## SOURCE DATA:
---+---

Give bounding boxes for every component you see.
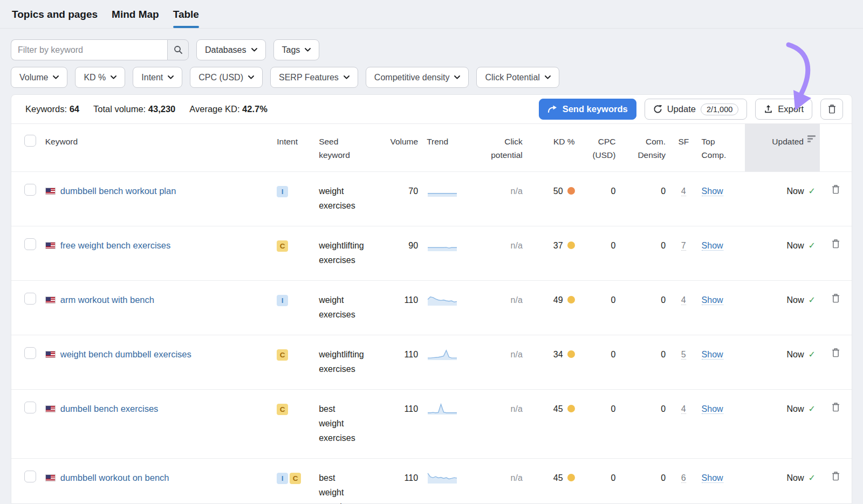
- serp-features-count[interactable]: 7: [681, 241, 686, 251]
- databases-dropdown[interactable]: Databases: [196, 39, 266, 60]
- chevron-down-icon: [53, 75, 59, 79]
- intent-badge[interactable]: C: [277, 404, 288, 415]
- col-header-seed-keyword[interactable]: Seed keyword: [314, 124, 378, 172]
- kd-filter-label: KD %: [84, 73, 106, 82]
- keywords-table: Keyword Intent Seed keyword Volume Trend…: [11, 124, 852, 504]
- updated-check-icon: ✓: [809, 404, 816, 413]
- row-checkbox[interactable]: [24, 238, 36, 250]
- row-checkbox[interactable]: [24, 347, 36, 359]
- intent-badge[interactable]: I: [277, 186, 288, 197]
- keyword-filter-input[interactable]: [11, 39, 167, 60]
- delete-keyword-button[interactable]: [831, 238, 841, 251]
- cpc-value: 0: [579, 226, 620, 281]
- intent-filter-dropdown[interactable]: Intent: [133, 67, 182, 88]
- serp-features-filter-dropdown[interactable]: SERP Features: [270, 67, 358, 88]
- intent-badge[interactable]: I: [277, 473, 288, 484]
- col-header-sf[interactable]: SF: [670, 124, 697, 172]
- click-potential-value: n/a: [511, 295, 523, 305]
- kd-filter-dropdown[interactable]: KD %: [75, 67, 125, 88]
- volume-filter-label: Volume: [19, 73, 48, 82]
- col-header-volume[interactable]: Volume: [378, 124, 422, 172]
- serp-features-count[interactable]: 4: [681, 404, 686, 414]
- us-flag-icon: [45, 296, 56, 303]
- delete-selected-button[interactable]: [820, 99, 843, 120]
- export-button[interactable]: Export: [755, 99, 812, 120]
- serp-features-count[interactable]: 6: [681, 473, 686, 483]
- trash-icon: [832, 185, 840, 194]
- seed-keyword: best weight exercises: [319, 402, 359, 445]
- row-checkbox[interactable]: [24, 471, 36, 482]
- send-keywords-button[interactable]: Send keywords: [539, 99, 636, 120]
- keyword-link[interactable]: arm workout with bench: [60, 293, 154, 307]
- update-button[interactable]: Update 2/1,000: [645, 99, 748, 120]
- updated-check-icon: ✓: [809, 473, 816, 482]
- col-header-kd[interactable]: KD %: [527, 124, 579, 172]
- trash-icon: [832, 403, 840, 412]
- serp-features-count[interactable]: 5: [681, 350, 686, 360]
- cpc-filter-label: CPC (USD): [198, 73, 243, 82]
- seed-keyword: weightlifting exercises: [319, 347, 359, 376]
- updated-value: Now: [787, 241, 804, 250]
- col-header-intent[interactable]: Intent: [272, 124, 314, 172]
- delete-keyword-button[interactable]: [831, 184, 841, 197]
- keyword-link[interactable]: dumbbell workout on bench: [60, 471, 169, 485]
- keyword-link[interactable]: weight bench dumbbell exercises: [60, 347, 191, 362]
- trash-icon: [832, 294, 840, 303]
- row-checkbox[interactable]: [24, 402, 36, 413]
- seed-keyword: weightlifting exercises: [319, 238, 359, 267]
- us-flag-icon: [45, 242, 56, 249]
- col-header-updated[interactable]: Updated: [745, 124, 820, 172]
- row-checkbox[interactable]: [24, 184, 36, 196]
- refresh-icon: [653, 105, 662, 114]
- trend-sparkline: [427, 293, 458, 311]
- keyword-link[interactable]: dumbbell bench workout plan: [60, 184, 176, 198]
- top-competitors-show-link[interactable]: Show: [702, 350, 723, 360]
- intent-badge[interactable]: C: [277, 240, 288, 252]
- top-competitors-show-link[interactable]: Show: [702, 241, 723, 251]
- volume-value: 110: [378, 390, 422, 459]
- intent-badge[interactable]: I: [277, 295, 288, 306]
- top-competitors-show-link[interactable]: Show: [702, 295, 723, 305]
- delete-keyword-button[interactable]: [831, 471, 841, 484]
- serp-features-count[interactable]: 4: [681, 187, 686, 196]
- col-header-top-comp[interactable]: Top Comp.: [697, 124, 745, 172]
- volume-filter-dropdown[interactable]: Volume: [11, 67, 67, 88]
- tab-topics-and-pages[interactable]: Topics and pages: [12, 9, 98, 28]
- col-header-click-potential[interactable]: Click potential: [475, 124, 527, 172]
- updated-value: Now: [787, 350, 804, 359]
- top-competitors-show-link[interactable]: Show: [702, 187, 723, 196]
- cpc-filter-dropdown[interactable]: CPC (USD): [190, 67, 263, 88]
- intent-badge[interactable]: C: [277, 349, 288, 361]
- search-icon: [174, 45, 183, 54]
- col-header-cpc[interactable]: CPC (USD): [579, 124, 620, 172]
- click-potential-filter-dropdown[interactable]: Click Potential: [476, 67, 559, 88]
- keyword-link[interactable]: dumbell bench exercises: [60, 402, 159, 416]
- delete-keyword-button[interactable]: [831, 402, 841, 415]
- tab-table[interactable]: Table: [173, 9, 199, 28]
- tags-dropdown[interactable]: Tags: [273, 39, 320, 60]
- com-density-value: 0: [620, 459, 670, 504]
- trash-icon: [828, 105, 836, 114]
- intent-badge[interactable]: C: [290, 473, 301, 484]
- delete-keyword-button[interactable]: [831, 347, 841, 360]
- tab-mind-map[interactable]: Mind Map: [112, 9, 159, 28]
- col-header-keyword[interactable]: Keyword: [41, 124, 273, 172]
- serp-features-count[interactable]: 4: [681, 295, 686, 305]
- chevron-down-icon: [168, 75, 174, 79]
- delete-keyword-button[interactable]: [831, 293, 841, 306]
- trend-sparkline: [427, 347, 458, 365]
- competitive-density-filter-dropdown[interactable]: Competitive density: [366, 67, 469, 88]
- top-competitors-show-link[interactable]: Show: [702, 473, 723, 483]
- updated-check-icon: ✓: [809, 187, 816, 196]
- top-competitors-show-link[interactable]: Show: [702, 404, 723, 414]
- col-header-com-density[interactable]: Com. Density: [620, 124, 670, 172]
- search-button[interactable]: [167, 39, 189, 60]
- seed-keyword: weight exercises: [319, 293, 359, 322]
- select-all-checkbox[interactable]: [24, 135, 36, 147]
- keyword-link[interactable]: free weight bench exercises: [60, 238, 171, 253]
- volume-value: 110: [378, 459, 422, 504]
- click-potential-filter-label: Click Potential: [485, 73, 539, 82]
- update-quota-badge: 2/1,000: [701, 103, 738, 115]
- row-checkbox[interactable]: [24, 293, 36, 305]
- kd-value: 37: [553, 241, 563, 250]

---+---

## EXERCISE PROMPT:
Retype the listing verbatim, minus every image.

## OUTPUT OF THE EXERCISE:
Give bounding boxes for every component you see.
- serp-features-count[interactable]: 7: [681, 241, 686, 251]
- databases-dropdown[interactable]: Databases: [196, 39, 266, 60]
- chevron-down-icon: [53, 75, 59, 79]
- intent-badge[interactable]: C: [277, 404, 288, 415]
- col-header-seed-keyword[interactable]: Seed keyword: [314, 124, 378, 172]
- kd-filter-label: KD %: [84, 73, 106, 82]
- keywords-table: Keyword Intent Seed keyword Volume Trend…: [11, 124, 852, 504]
- updated-check-icon: ✓: [809, 404, 816, 413]
- row-checkbox[interactable]: [24, 238, 36, 250]
- row-checkbox[interactable]: [24, 347, 36, 359]
- intent-badge[interactable]: I: [277, 186, 288, 197]
- keyword-filter-input[interactable]: [11, 39, 167, 60]
- delete-keyword-button[interactable]: [831, 238, 841, 251]
- cpc-value: 0: [579, 226, 620, 281]
- intent-filter-dropdown[interactable]: Intent: [133, 67, 182, 88]
- serp-features-filter-dropdown[interactable]: SERP Features: [270, 67, 358, 88]
- intent-badge[interactable]: I: [277, 473, 288, 484]
- col-header-sf[interactable]: SF: [670, 124, 697, 172]
- click-potential-value: n/a: [511, 295, 523, 305]
- kd-filter-dropdown[interactable]: KD %: [75, 67, 125, 88]
- volume-filter-label: Volume: [19, 73, 48, 82]
- col-header-volume[interactable]: Volume: [378, 124, 422, 172]
- serp-features-count[interactable]: 4: [681, 404, 686, 414]
- us-flag-icon: [45, 296, 56, 303]
- delete-selected-button[interactable]: [820, 99, 843, 120]
- export-button[interactable]: Export: [755, 99, 812, 120]
- serp-features-count[interactable]: 6: [681, 473, 686, 483]
- trash-icon: [832, 185, 840, 194]
- seed-keyword: best weight exercises: [319, 402, 359, 445]
- row-checkbox[interactable]: [24, 471, 36, 482]
- send-keywords-button[interactable]: Send keywords: [539, 99, 636, 120]
- keyword-link[interactable]: arm workout with bench: [60, 293, 154, 307]
- update-button[interactable]: Update 2/1,000: [645, 99, 748, 120]
- updated-check-icon: ✓: [809, 473, 816, 482]
- col-header-kd[interactable]: KD %: [527, 124, 579, 172]
- trash-icon: [832, 403, 840, 412]
- serp-features-count[interactable]: 5: [681, 350, 686, 360]
- cpc-filter-label: CPC (USD): [198, 73, 243, 82]
- seed-keyword: weightlifting exercises: [319, 347, 359, 376]
- updated-value: Now: [787, 241, 804, 250]
- col-header-intent[interactable]: Intent: [272, 124, 314, 172]
- delete-keyword-button[interactable]: [831, 184, 841, 197]
- keyword-link[interactable]: dumbbell workout on bench: [60, 471, 169, 485]
- keyword-link[interactable]: weight bench dumbbell exercises: [60, 347, 191, 362]
- trash-icon: [832, 294, 840, 303]
- row-checkbox[interactable]: [24, 402, 36, 413]
- seed-keyword: weightlifting exercises: [319, 238, 359, 267]
- us-flag-icon: [45, 242, 56, 249]
- col-header-updated[interactable]: Updated: [745, 124, 820, 172]
- row-checkbox[interactable]: [24, 184, 36, 196]
- refresh-icon: [653, 105, 662, 114]
- trend-sparkline: [427, 293, 458, 311]
- keyword-link[interactable]: dumbbell bench workout plan: [60, 184, 176, 198]
- top-competitors-show-link[interactable]: Show: [702, 350, 723, 360]
- intent-badge[interactable]: C: [277, 240, 288, 252]
- top-competitors-show-link[interactable]: Show: [702, 241, 723, 251]
- volume-value: 110: [378, 390, 422, 459]
- intent-badge[interactable]: I: [277, 295, 288, 306]
- top-competitors-show-link[interactable]: Show: [702, 295, 723, 305]
- delete-keyword-button[interactable]: [831, 471, 841, 484]
- serp-features-count[interactable]: 4: [681, 187, 686, 196]
- col-header-top-comp[interactable]: Top Comp.: [697, 124, 745, 172]
- volume-filter-dropdown[interactable]: Volume: [11, 67, 67, 88]
- tab-topics-and-pages[interactable]: Topics and pages: [12, 9, 98, 28]
- col-header-click-potential[interactable]: Click potential: [475, 124, 527, 172]
- updated-value: Now: [787, 350, 804, 359]
- top-competitors-show-link[interactable]: Show: [702, 187, 723, 196]
- cpc-filter-dropdown[interactable]: CPC (USD): [190, 67, 263, 88]
- intent-badge[interactable]: C: [277, 349, 288, 361]
- search-icon: [174, 45, 183, 54]
- col-header-cpc[interactable]: CPC (USD): [579, 124, 620, 172]
- click-potential-filter-dropdown[interactable]: Click Potential: [476, 67, 559, 88]
- keyword-link[interactable]: dumbell bench exercises: [60, 402, 159, 416]
- delete-keyword-button[interactable]: [831, 402, 841, 415]
- tab-table[interactable]: Table: [173, 9, 199, 28]
- tags-dropdown[interactable]: Tags: [273, 39, 320, 60]
- com-density-value: 0: [620, 459, 670, 504]
- trash-icon: [828, 105, 836, 114]
- intent-badge[interactable]: C: [290, 473, 301, 484]
- delete-keyword-button[interactable]: [831, 347, 841, 360]
- tab-mind-map[interactable]: Mind Map: [112, 9, 159, 28]
- col-header-keyword[interactable]: Keyword: [41, 124, 273, 172]
- serp-features-count[interactable]: 4: [681, 295, 686, 305]
- chevron-down-icon: [168, 75, 174, 79]
- delete-keyword-button[interactable]: [831, 293, 841, 306]
- trend-sparkline: [427, 347, 458, 365]
- competitive-density-filter-dropdown[interactable]: Competitive density: [366, 67, 469, 88]
- top-competitors-show-link[interactable]: Show: [702, 473, 723, 483]
- updated-check-icon: ✓: [809, 187, 816, 196]
- top-competitors-show-link[interactable]: Show: [702, 404, 723, 414]
- col-header-com-density[interactable]: Com. Density: [620, 124, 670, 172]
- search-button[interactable]: [167, 39, 189, 60]
- seed-keyword: weight exercises: [319, 293, 359, 322]
- select-all-checkbox[interactable]: [24, 135, 36, 147]
- keyword-link[interactable]: free weight bench exercises: [60, 238, 171, 253]
- volume-value: 110: [378, 459, 422, 504]
- click-potential-filter-label: Click Potential: [485, 73, 539, 82]
- update-quota-badge: 2/1,000: [701, 103, 738, 115]
- row-checkbox[interactable]: [24, 293, 36, 305]
- kd-value: 37: [553, 241, 563, 250]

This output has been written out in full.